Your goal: Only lines with the string "Reisebereitschaft" should be returned from the data below.

Raw data:
####################
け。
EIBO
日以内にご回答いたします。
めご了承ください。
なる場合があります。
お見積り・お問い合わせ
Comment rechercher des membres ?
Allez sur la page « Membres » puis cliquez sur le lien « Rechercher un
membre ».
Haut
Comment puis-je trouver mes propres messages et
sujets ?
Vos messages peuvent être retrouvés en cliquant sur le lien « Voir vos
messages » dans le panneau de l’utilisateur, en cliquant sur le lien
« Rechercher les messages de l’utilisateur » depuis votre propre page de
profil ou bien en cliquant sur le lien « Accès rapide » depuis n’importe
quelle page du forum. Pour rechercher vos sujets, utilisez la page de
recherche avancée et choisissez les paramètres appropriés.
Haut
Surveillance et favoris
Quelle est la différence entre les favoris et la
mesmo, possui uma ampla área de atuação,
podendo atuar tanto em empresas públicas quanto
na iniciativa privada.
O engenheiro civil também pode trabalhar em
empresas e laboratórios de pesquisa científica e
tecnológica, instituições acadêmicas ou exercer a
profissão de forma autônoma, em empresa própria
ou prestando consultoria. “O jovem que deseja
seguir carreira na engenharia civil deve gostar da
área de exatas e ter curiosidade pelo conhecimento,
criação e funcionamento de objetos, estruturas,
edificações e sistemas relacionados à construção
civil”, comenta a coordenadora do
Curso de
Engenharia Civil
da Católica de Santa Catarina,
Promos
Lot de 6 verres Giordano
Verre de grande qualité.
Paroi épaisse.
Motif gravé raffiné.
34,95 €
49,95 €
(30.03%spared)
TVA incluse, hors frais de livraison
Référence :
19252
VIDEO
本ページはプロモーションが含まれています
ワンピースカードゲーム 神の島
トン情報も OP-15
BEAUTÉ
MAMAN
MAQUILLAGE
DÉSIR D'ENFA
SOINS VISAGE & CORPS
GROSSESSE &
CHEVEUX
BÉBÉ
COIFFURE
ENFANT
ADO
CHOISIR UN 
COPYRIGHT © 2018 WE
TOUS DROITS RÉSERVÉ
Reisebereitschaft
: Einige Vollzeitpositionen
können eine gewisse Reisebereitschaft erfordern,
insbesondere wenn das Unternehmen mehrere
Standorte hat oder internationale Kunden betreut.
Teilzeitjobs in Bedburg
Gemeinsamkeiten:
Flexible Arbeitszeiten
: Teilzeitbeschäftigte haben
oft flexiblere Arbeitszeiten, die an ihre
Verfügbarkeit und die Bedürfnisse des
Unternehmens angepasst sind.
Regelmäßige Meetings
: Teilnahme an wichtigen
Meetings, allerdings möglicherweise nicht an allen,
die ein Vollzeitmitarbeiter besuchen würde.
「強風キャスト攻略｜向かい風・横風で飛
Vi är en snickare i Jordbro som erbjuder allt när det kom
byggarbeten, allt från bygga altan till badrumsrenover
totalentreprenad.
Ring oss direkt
####################
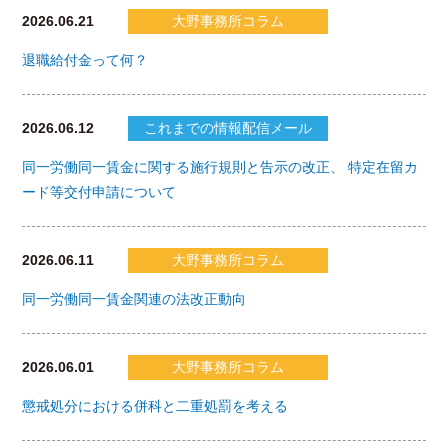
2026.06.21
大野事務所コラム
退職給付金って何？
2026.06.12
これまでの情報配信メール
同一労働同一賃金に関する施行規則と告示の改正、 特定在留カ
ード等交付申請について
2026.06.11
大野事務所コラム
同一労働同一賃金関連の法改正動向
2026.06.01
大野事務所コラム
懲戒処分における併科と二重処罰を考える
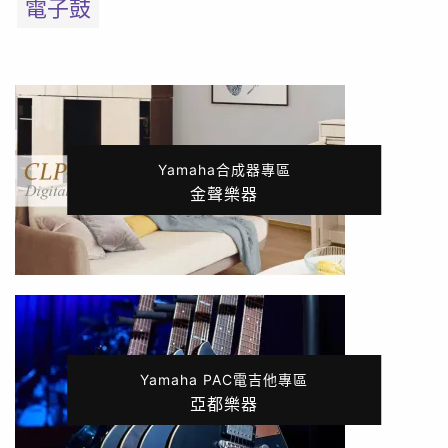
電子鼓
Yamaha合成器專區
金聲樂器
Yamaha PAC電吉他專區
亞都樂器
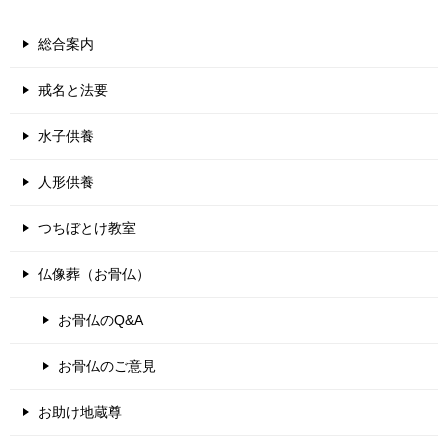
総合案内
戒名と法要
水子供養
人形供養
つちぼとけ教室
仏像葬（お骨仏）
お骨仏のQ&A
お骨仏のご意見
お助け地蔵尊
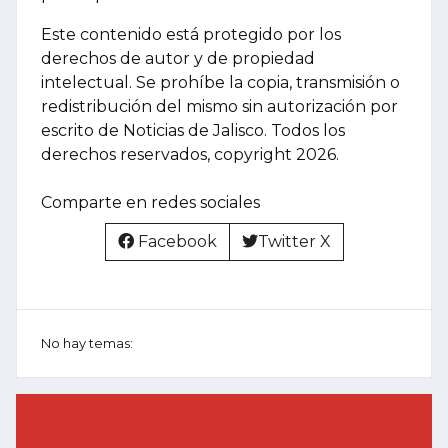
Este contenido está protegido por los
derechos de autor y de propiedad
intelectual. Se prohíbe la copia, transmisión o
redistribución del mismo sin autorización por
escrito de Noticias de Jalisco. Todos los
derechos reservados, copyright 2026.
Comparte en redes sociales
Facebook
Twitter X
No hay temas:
####################
Task result:
Reisebereitschaft
können eine gewisse Reisebereitschaft erfordern,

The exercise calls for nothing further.